=== Data ===

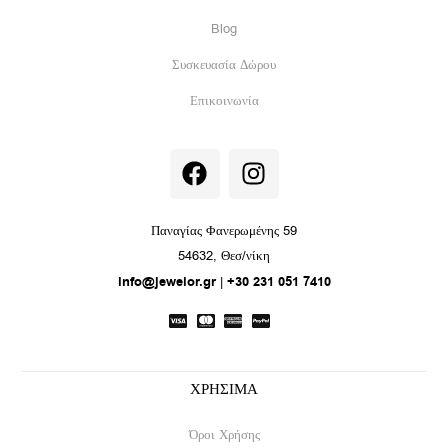
Blog
Συσκευασία Δώρου
Επικοινωνία
F
I
a
n
c
s
e
t
Παναγίας Φανερωμένης 59
b
a
54632, Θεσ/νίκη
o
g
info@jewelor.gr
|
+30 231 051 7410
o
r
k
a
m
ΧΡΗΣΙΜΑ
Όροι Χρήσης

===

Task objective: Return the records above verbatim, leaving out images.

Solution for this exercise:
Blog
Συσκευασία Δώρου
Επικοινωνία
F
I
a
n
c
s
e
t
Παναγίας Φανερωμένης 59
b
a
54632, Θεσ/νίκη
o
g
info@jewelor.gr
|
+30 231 051 7410
o
r
k
a
m
ΧΡΗΣΙΜΑ
Όροι Χρήσης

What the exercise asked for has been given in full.